** Aim of the exercise **
Images excepted, the data below must be repeated exactly.

[Saved entries]
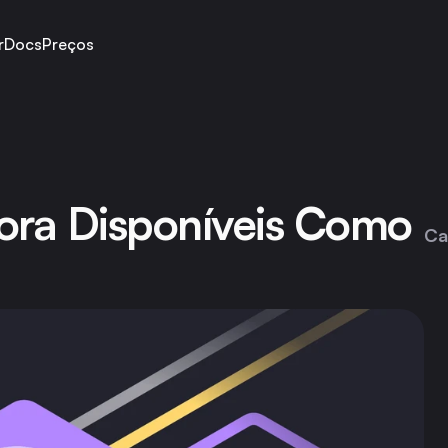
r
Docs
Preços
ra Disponíveis Como 
Ca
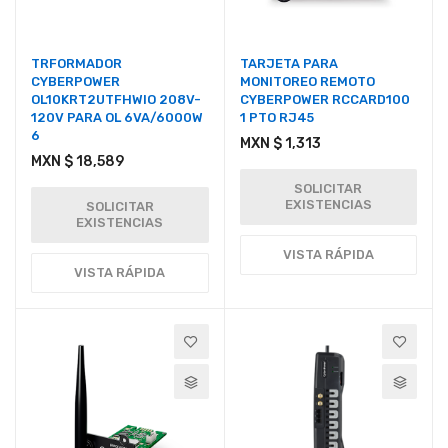
TRFORMADOR
TARJETA PARA
CYBERPOWER
MONITOREO REMOTO
OL10KRT2UTFHWIO 208V-
CYBERPOWER RCCARD100
120V PARA OL 6VA/6000W
1 PTO RJ45
6
MXN $ 1,313
MXN $ 18,589
SOLICITAR
EXISTENCIAS
SOLICITAR
EXISTENCIAS
VISTA RÁPIDA
VISTA RÁPIDA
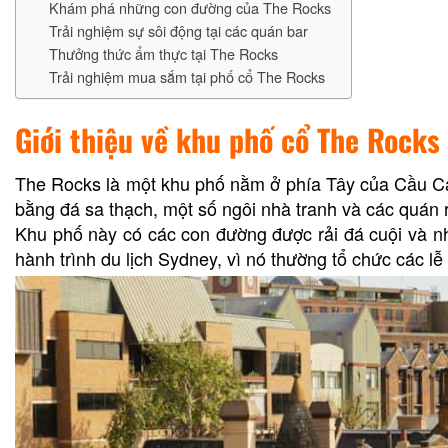
Khám phá những con đường của The Rocks
Trải nghiệm sự sôi động tại các quán bar
Thưởng thức ẩm thực tại The Rocks
Trải nghiệm mua sắm tại phố cổ The Rocks
Giới thiệu về khu phố cổ The Rocks
The Rocks là một khu phố nằm ở phía Tây của Cầu Cản
bằng đá sa thạch, một số ngôi nhà tranh và các quán r
Khu phố này có các con đường được rải đá cuội và nh
hành trình du lịch Sydney, vì nó thường tổ chức các l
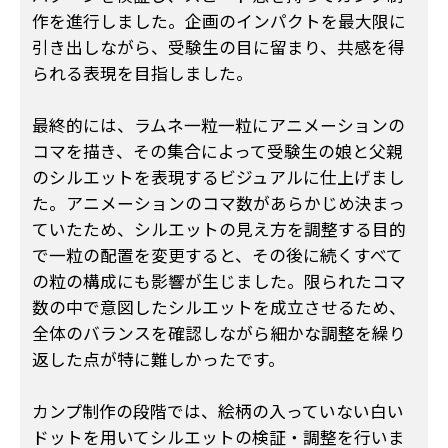
作を進行しました。企画のインパクトを最大限に
引き出しながら、受験生の目に留まり、共感を得
られる表現を目指しました。
最終的には、ラムネ一粒一粒にアニメーションの
コマを描き、その集合によって受験生の娘と父親
のシルエットを表現するビジュアルに仕上げまし
た。アニメーションのコマ数があらかじめ決まっ
ていたため、シルエットの見え方を調整する目的
で一粒の配置を変更すると、その後に続くすべて
の粒の構成にも影響が生じました。限られたコマ
数の中で意図したシルエットを成立させるため、
全体のバランスを確認しながら細かな調整を繰り
返した点が特に難しかったです。
カンプ制作の段階では、絵柄の入っていない白い
ドットを用いてシルエットの検証・調整を行いま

** Result of this task **
r
Docs
Preços
ra Disponíveis Como 
Ca
TRFORMADOR
TARJETA PARA
CYBERPOWER
MONITOREO REMOTO
OL10KRT2UTFHWIO 208V-
CYBERPOWER RCCARD100
120V PARA OL 6VA/6000W
1 PTO RJ45
6
MXN $ 1,313
MXN $ 18,589
SOLICITAR
EXISTENCIAS
SOLICITAR
EXISTENCIAS
VISTA RÁPIDA
VISTA RÁPIDA
Khám phá những con đường của The Rocks
Trải nghiệm sự sôi động tại các quán bar
Thưởng thức ẩm thực tại The Rocks
Trải nghiệm mua sắm tại phố cổ The Rocks
Giới thiệu về khu phố cổ The Rocks
The Rocks là một khu phố nằm ở phía Tây của Cầu Cản
bằng đá sa thạch, một số ngôi nhà tranh và các quán r
Khu phố này có các con đường được rải đá cuội và nh
hành trình du lịch Sydney, vì nó thường tổ chức các l
作を進行しました。企画のインパクトを最大限に
引き出しながら、受験生の目に留まり、共感を得
られる表現を目指しました。
最終的には、ラムネ一粒一粒にアニメーションの
コマを描き、その集合によって受験生の娘と父親
のシルエットを表現するビジュアルに仕上げまし
た。アニメーションのコマ数があらかじめ決まっ
ていたため、シルエットの見え方を調整する目的
で一粒の配置を変更すると、その後に続くすべて
の粒の構成にも影響が生じました。限られたコマ
数の中で意図したシルエットを成立させるため、
全体のバランスを確認しながら細かな調整を繰り
返した点が特に難しかったです。
カンプ制作の段階では、絵柄の入っていない白い
ドットを用いてシルエットの検証・調整を行いま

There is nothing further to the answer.